The William F. Eisner Museum of Advertising & Design, or The Eisner, was an advertising museum located in Historic Third Ward in Milwaukee, Wisconsin in the United States.

==History==
The museum was housed in an historic Renaissance Revival style building that was designed by architects Crane & Barkhausen and built in 1895. Opened in 2000, it was dedicated to William F. Eisner, a prolific 20th century designer and advertising entrepreneur. William's wife Elaine approached the Milwaukee Institute of Art & Design (MIAD) with the concept after his death in 1990.

Around February 2004, the Eisner Museum acquired the collections of the American Advertising Museum of Portland, Oregon in exchange for paying its debts.
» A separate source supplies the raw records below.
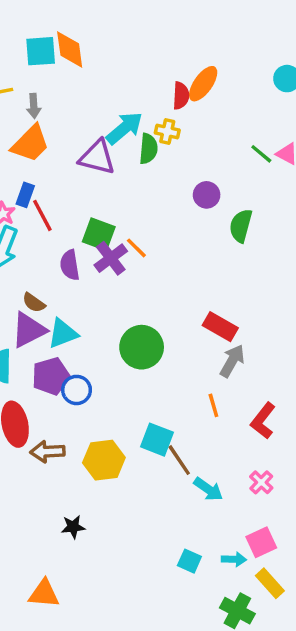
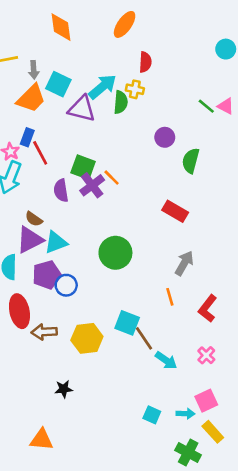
cyan square: (41, 51) -> (58, 84), moved, turned 30
orange ellipse: (203, 84) -> (125, 24), moved
red rectangle: (220, 327) -> (175, 211), moved

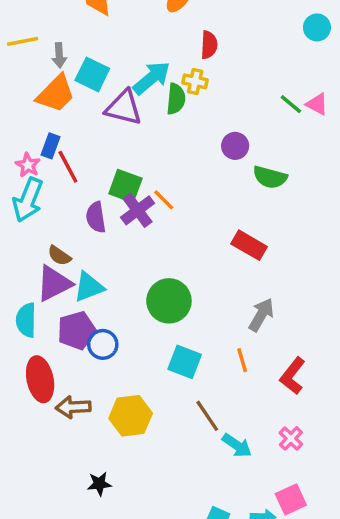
green semicircle: (191, 161) -> (270, 177), turned -90
cyan square: (127, 323) -> (185, 362), moved

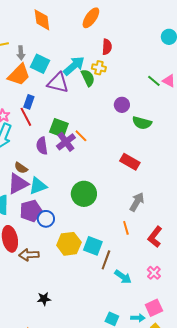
green semicircle: (176, 99) -> (88, 78), turned -30
blue rectangle: (51, 146) -> (29, 102), moved
cyan square: (185, 362) -> (93, 246), moved
yellow hexagon: (131, 416) -> (69, 244), moved
brown line: (207, 416) -> (106, 260), turned 54

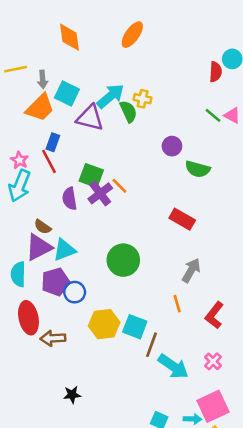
red semicircle: (107, 47) -> (216, 72), moved
cyan arrow: (123, 277) -> (173, 366), size x1.4
pink square: (154, 308) -> (213, 406), size x1.4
The museum closed in 2010 when the building it was located in was sold. As of 2015, the disposition of the museum's collection and archives is currently under the charge of Debra Eisner Hackbarth. Serious inquiries regarding the future home of the collection or specific exhibits can be made directly to Debra.

==Legacy==
Exhibits examined the impact of modern advertising and design on the social, historical and aesthetic aspects of American culture. Past exhibits included the legendary Burma-Shave roadway billboards, industrial design pioneer Brooks Stevens, and 100 years of Harley-Davidson advertising.

Exhibits available on the World Wide Web have explored some of the more memorable forms of advertising and design, such as the illustration work of Boris Artzybasheff and The Art of the Album Cover.